39041 Proctor Blvd. | Sandy, OR 97055 | 503-668-3578


Why do we call our pizza parlor Wall Street Pizza? Well, We opened a small pizza parlor in Newport, Oregon a few years back featuring New York style pizzas made with all fresh ingredients and freshly made hand thrown dough. As the years went by our scrumptious pizzas grew to such popularity that we were reminded of stocks selling on the stock market as people crowded in to enjoy the food and friendly service. In 1988 we opened Wall Street Pizza in downtown Gresham, Oregon. In 1998 Wall Street Pizza in Sandy was opened. The response was tremendous! Thanks for being our customers!

The Beckers Group, LLC


Pizza is not a fast food to be gulped as you dash off to some event on your schedule. Pizza is the event. Pizza calls for hearty eating and a hearty good time. While you are enjoying our luscious pizza and the company of your friends, enjoy an ice cold glass of your favorite soft drink, beer or wine. Come on... relax... savor that pizza... and keep yourself cool with a glass full of ice cold refreshment.


Garlic has been an English word ever since Anglo-Saxons sent the ancient Britons scampering into the Welsh hills. The Anglo-Saxons saw it as a kind of leek laec with a spear or gar growing out of it. Thus garlaec or garlic as we spell it today. Wild garlic has long grown in churchyards and along roadsides in England, but did not appear in English cooking until 1548 when it was introduced from the Mediterranean where it is abundant. The English, used to perfumes and lavender water, found the King of Herbs too pungent for their sensitivities and to this day use it little. Italy, the birthing place of pizza, uses much garlic as do most countries on the European continent. Italy's historic ancestors, the Romans, were zealous in spreading the use of garlic all over Europe along with their roads and legions. Allium, the Latin word for garlic, was adopted into French ail, Italian aglio, and Spanish ajo. All of these cultures use garlic extensively. Garlic has a large place, too, in Chinese and Indian cuisines. It is essentially a flavoring suitable for civilizations that have no inhibitions about strong smells.
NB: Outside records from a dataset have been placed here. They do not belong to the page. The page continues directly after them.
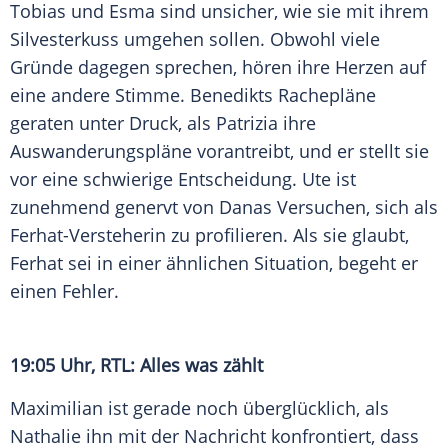
Tobias und Esma sind unsicher, wie sie mit ihrem
Silvesterkuss umgehen sollen. Obwohl viele
Gründe dagegen sprechen, hören ihre Herzen auf
eine andere Stimme. Benedikts Rachepläne
geraten unter Druck, als Patrizia ihre
Auswanderungspläne vorantreibt, und er stellt sie
vor eine schwierige Entscheidung. Ute ist
zunehmend genervt von Danas Versuchen, sich als
Ferhat-Versteherin zu profilieren. Als sie glaubt,
Ferhat sei in einer ähnlichen Situation, begeht er
einen Fehler.
19:05 Uhr, RTL: Alles was zählt
Maximilian ist gerade noch überglücklich, als
Nathalie ihn mit der Nachricht konfrontiert, dass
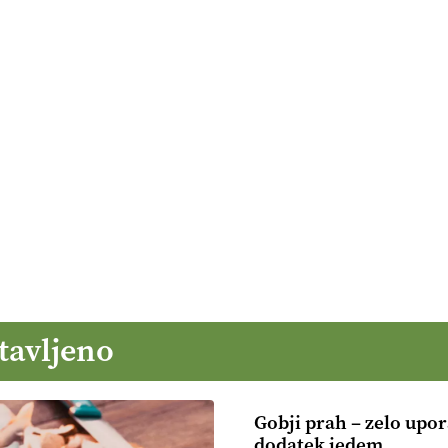
tavljeno
Gobji prah – zelo upo
dodatek jedem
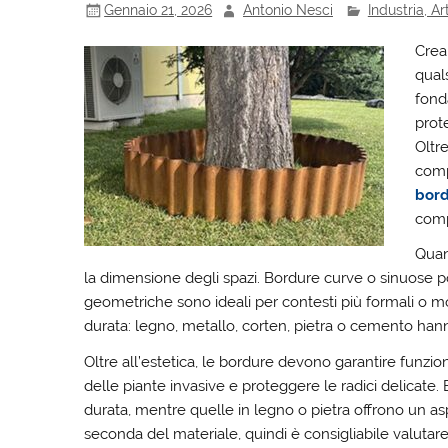
Gennaio 21, 2026
Antonio Nesci
Industria, A
Crear
qual
fond
prot
Oltre
comp
bord
comp
Quan
la dimensione degli spazi. Bordure curve o sinuose po
geometriche sono ideali per contesti più formali o mod
durata: legno, metallo, corten, pietra o cemento hanno c
Oltre all’estetica, le bordure devono garantire funzio
delle piante invasive e proteggere le radici delicate
durata, mentre quelle in legno o pietra offrono un a
seconda del materiale, quindi è consigliabile valutare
A clove of garlic, which is a major seasoning ingredient in WALL STREET PIZZA, is itself a wonderful object. If you thump the clove with the heel of your hand, the naked fruit jumps out of its delicate jacket. Extract the juice or chew the clove whole and you have a powerful medicine that cures many ailments. A clove of garlic was given to each of Egypt's pyramid builders to strengthen their hearts and ward off diseases. The ancient athletes of Greece chewed a clove before their muscular trials. The plague that ravaged Marseille in 1720 was put down with the help of an antiseptic compounded of garlic and vinegar. And today? Garlic, when carefully and thoroughly chewed, excites a strong appetite and fully stimulates the gastric juices so that better digestion occurs. When you are just coming down with a sniffle, if you will slice a garlic clove lengthwise and position it between your cheek and gum for the night, you will wake up minus your sinus infection. Bacteria and garlic do not like one another. There is much evidence that garlic functions the same way in the blood stream, even fighting influenza. Garlic fights arteriosclerosis by ensuring that the cholesterol moves through your system rather than depositing in your arteries. Most believe sufficient health benefits are derived from eating garlic in you meals and pizzas, but for those who just can't get enough of the pungent plant... there are garlic pills.